══ Records to use
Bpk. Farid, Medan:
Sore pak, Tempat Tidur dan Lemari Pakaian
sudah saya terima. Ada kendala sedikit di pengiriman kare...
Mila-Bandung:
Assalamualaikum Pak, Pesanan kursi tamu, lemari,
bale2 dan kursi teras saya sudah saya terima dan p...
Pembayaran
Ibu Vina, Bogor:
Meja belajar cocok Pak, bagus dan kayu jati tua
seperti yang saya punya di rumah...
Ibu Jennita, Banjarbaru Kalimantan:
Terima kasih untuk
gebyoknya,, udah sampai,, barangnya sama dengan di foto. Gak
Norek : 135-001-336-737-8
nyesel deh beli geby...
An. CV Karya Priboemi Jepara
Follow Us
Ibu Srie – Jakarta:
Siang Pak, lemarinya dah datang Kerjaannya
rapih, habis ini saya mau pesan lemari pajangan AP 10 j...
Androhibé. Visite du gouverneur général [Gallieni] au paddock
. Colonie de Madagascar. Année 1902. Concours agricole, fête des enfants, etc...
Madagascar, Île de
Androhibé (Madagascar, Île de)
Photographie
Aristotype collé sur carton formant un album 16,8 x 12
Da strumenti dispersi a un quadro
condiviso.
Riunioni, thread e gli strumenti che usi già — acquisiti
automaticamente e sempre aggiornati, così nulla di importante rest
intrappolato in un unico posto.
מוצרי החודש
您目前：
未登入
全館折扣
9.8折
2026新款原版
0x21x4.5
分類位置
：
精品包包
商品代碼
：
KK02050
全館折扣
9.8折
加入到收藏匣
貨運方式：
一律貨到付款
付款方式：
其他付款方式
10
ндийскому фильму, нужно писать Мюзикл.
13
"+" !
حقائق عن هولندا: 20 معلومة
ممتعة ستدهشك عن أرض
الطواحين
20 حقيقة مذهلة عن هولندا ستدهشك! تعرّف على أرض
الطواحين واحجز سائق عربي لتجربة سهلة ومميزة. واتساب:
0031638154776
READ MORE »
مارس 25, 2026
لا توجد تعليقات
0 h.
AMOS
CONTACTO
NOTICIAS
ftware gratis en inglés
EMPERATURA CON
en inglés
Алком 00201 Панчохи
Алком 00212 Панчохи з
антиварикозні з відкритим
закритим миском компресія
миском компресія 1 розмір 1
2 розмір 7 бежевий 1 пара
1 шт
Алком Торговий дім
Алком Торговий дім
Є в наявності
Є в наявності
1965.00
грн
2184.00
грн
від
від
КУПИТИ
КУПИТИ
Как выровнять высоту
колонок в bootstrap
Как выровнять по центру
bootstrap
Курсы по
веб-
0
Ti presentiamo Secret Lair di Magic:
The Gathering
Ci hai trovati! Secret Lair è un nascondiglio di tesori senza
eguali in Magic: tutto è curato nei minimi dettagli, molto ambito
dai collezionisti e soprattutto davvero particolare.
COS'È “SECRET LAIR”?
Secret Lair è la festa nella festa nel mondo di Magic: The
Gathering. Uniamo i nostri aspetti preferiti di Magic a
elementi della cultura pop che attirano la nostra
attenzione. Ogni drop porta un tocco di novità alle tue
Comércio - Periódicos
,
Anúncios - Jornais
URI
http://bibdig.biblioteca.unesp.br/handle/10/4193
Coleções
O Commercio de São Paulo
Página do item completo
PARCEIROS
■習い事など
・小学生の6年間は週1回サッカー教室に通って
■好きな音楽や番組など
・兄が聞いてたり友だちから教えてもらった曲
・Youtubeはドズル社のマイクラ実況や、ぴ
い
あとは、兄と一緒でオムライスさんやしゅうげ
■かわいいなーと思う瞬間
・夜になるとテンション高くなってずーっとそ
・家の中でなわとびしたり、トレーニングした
════
Task statement: All that is needed is the exact run of lines above from the line containing "Алком 00212 Панчохи з" through the line containing "elementi della cultura", both of them included.

Answer section:
Алком 00212 Панчохи з
антиварикозні з відкритим
закритим миском компресія
миском компресія 1 розмір 1
2 розмір 7 бежевий 1 пара
1 шт
Алком Торговий дім
Алком Торговий дім
Є в наявності
Є в наявності
1965.00
грн
2184.00
грн
від
від
КУПИТИ
КУПИТИ
Как выровнять высоту
колонок в bootstrap
Как выровнять по центру
bootstrap
Курсы по
веб-
0
Ti presentiamo Secret Lair di Magic:
The Gathering
Ci hai trovati! Secret Lair è un nascondiglio di tesori senza
eguali in Magic: tutto è curato nei minimi dettagli, molto ambito
dai collezionisti e soprattutto davvero particolare.
COS'È “SECRET LAIR”?
Secret Lair è la festa nella festa nel mondo di Magic: The
Gathering. Uniamo i nostri aspetti preferiti di Magic a
elementi della cultura pop che attirano la nostra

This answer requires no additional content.